Date: Fri 01-May-1998
Date: Fri 01-May-1998
Publication: Bee
Author: SHANNO
Quick Words:
Kern-Alphabet-illustrator
Full Text:
A Is For Artist... And The Woman Who Created The Kern Alphabet
(with photo & artwork)
BY SHANNON HICKS
A is for Apple, and Artist, and Alphabet, and all of these words are related
to Newtown children's illustrator Donna Kern.
This weekend, children and their parents will have the opportunity to meet Ms
Kern when she offers a program for kids ages four to nine at C.H. Booth
Library in Newtown.
On Saturday, May 2, from 1 to 2 pm, Ms Kern will share her alphabet
illustrations with those participating in the program, and will then encourage
the children to create their own alphabet letter-paintings.

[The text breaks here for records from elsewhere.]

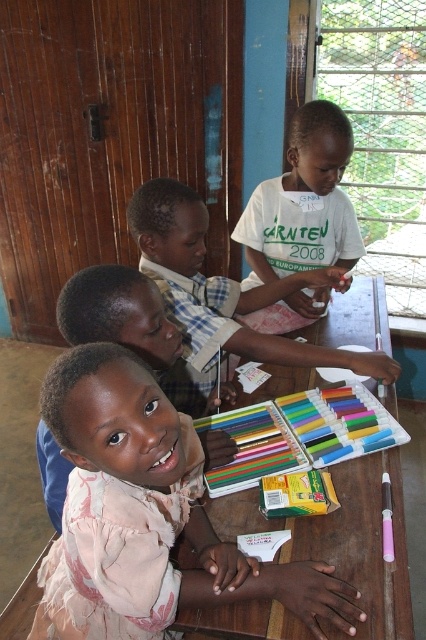 Can you confirm if white cotton shirt at center is positioned above matte pink dress at center?

Correct, white cotton shirt at center is located above matte pink dress at center.

Between white cotton shirt at center and matte pink dress at center, which one appears on the right side from the viewer's perspective?

white cotton shirt at center

Between point (331, 136) and point (167, 385), which one is positioned in front?

Point (167, 385) is more forward.

Find the location of a particular element. The image size is (426, 640). white cotton shirt at center is located at coordinates (304, 202).

Is matte white shirt at center to the right of white cotton shirt at center from the viewer's perspective?

No, matte white shirt at center is not to the right of white cotton shirt at center.

Is matte white shirt at center bigger than white cotton shirt at center?

Yes.

I want to click on matte white shirt at center, so click(x=224, y=291).

Between matte white shirt at center and matte pink dress at center, which one is positioned lower?

matte pink dress at center is below.

How distant is matte white shirt at center from matte pink dress at center?

matte white shirt at center is 11.81 inches away from matte pink dress at center.

What do you see at coordinates (224, 291) in the screenshot? I see `matte white shirt at center` at bounding box center [224, 291].

Where is `matte white shirt at center`? The height and width of the screenshot is (640, 426). matte white shirt at center is located at coordinates (224, 291). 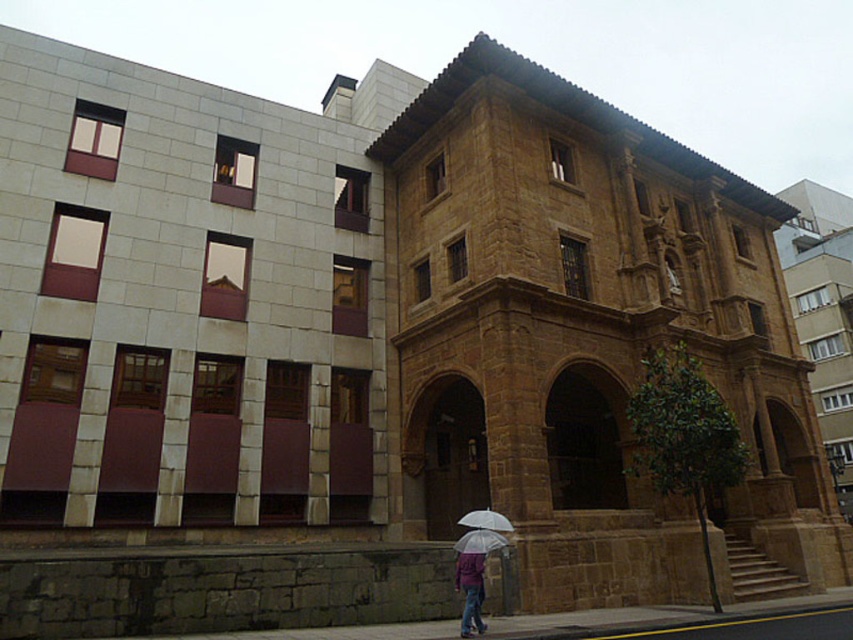 You are a delivery person carrying a package that is 1.2 meters wide. You need to pass through the space between the purple matte jacket at lower center and the white matte umbrella at center. Can your package fit through that space?

The purple matte jacket at lower center is narrower than the white matte umbrella at center. However, the total width available between them isn t specified in the objects description. The description only states the jacket s width is less than the umbrella s. Without knowing the exact distance between them or the combined space, it s impossible to determine if the 1.2 meter wide package can fit through the space between them.

You are a customer at a store that sells umbrellas. You want to choose an umbrella that can cover a large area. Which one between the transparent plastic umbrella at center and the white matte umbrella at center would you recommend?

The white matte umbrella at center has a greater width than the transparent plastic umbrella at center, so it would be better for covering a large area.

You are a delivery person who needs to place a package on a surface between the purple matte jacket at lower center and the transparent plastic umbrella at center. Which object should you place the package closer to if the package is taller than the umbrella but shorter than the jacket?

The package should be placed closer to the transparent plastic umbrella at center because the purple matte jacket at lower center is taller than the transparent plastic umbrella at center, and the package is shorter than the jacket but taller than the umbrella. This ensures the package is between them in height. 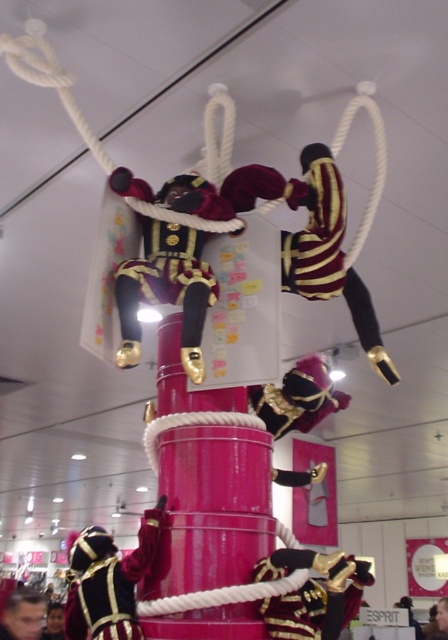 You are a stagehand measuring the space between the striped velvet pants at center and the velvet gold uniform at lower left. If the minimum required distance for safe passage is 3 feet, can you safely move a 1.5 feet wide equipment through the space between them?

The distance between the striped velvet pants at center and the velvet gold uniform at lower left is 3.55 feet. Since the equipment is 1.5 feet wide and the required minimum distance is 3 feet, the total needed space would be 3 feet. The available space is 3.55 feet, which is sufficient. Therefore, the equipment can safely pass through the space between them.

You are a spectator at the performance. You see the shiny gold uniform at center and the smooth skin face at lower left. Which one is positioned higher in the image?

The shiny gold uniform at center is located above the smooth skin face at lower left, so it is positioned higher in the image.

You are a photographer standing at the camera position. You want to take a closeup photo of the velvet gold uniform at lower left. Can you reach it without moving your position? The camera has a maximum zoom range of 1.5 meters.

The velvet gold uniform at lower left is 1.77 meters away from the camera, which exceeds the maximum zoom range of 1.5 meters. Therefore, you cannot take a closeup photo without moving closer.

In the original Kern Alphabet, developed in 1989, Donna painted images where
an A took the shape of an apple, noodles create the letter N, and a red ribbon
forms the shape of an R. Each letter was its own painting, 11 by 14 inches in
size, which meant Donna had 26 original alphabet paintings when she started.
Kern Alphabets have since been created for the French, Spanish and German
languages. The latest incarnation of the alphabet has been the "Kern
Occupations Alphabet" (B is for baker, S is for soldier...) and the "Kern
Animal Alphabet" (F is for Frog, L is for lion, and O is for otter).
The Kern Alphabet was originally designed by Donna as an experimental piece.
It was a self-promotional piece, something the artist came up with as an
example to have in her portfolio to show prospective clients her painting
style.
In the early 1980s, Donna was working as a printer and typographer while
learning illustration. After four years of classes with illustration artist
Julie Kiefer-Bell in Illinois, Donna moved to Connecticut in 1983. She resumed
classes at Southern Connecticut State University in New Haven, and graduated
in 1988 magna cum laude with a liberal arts degree. Illustration as a career,
she soon learned, was not a full-time job.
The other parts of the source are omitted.